Thank you, James. Sharon, maybe we can turn to questions.
[Operator Instructions] Your first question comes from Scott Nirenberski from Muskoka Capital.
I had a few questions on your sales and kind of maybe -- I don't know if Greg's there, priorities on sales. It looked to me like, when you look at Q4 and you look at current momentum that even the core DATA actually did may be better than I would have thought. So I guess, the first question is, is macro better, is it industry consolidation, is it also maybe the new large customer that started to come into play? And the reason I asked about macro is just that, in the last couple of weeks, if you look at Quad/Graphics and you look at RR Donnelley, they've gone from disappointing last year to actually beating numbers and actually having fairly good outlooks, just like yourselves. So just trying to understand that. And I think even RR Donnelley earlier this week said they were growing in Canada as well.
Scott, thank you for your question. I will turn that over to Greg.
Scott, it's Greg. A couple of things. One, our focus is really on our top customers. And one of the things that we're doing with them is that we are increasing our share of wallet inside our major customers. So the decline -- the steady decline in our core business will continue. But we've really set a mandate in 2017. And now it's become the mantra of going forward is, let's totally embrace our core customers and show them the other offerings that we can provide them. So we still look at a decline in the core business going forward. It's your call versus my call as to what percent that is. We've taken a stab at it based on our history, and also what our customers are telling us to, where they are going. So I hope that answered the question.

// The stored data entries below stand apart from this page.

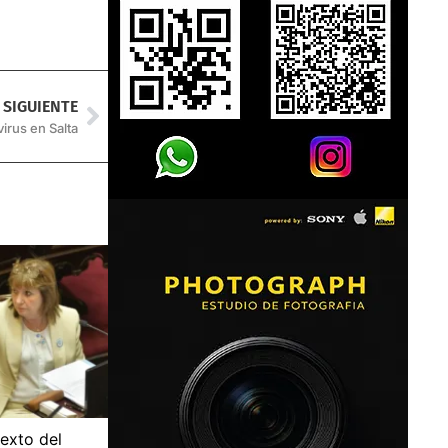
SIGUIENTE
rus en Salta
texto del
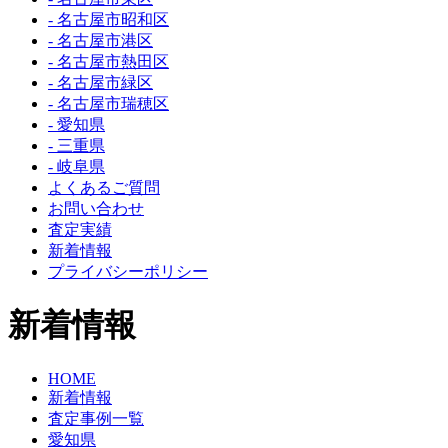
- 名古屋市昭和区
- 名古屋市港区
- 名古屋市熱田区
- 名古屋市緑区
- 名古屋市瑞穂区
- 愛知県
- 三重県
- 岐阜県
よくあるご質問
お問い合わせ
査定実績
新着情報
プライバシーポリシー
新着情報
HOME
新着情報
査定事例一覧
愛知県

Okay, great. And on the new large win you had in the -- you announced in the fourth quarter. Has that kicked in at all really at this point, or is it still just about to start?
It has. We didn't see -- we didn't get much benefit in Q4, but they've certainly hit the ground running hard as of Jan 1.
Got it. Because it seems like versus last year, we obviously had a tough year relative to the goals you had set. With that large customer just alone coming into the fold, that would mitigate a chunk of certainly the -- just the organic decline in the business. So provides a positive backdrop on everything in addition to obviously the new acquisitions that you did last year.
Yes.
And then, on the acquisitions themselves, I think at one point, you had mentioned in the past that there is an opportunity to recapture some sales that would -- you'd normally have large contracts, you didn't have the capability to outsource it to other printers effectively, but with the acquisition that you did last year, there is actually an opportunity to recapture some of that and obviously the margin would go with that. Can you maybe update us a little bit on that?
It's Greg. Yes, we can. So we -- in the east part of our business, the Eastern Canada part of our business, we did not have classic lithography. We have fairly substantial plant and equipment out west, but we didn't have it here in the east. And we were outsourcing to second parties most of that -- or in fact, all of it, to second and third parties. With the acquisition of Thistle, we can now bring a good chunk of that in and obviously capture that. The other thing is, with our acquisition of Eclipse, it really gives us a leg up in the large-format business, which is a growing area for print production. And we had a limited capability in that, but we now have the ability to go after much larger retail-type customers who use that type of format. So those are 2 good things, and we are working feverishly to provide those options now to our core customers.
Great, great. And then, on the cost side of the business, obviously you've done a heck of a lot of heavy lifting and you get things like you announced, I think, in the fourth quarter, which literally provide almost a step function up in profitability if you're talking about having that come into the first quarter, $4 million, $5 million. I mean, that's like almost an entire year of EBITDA right there with those types of action. I guess, my question is, are there more things like that or pretty much at this point, it's really about fine-tuning the business and executing on incremental -- more incremental kinds of cost reductions as well as obviously the implementation of your ERP this year to take more cost out of the business?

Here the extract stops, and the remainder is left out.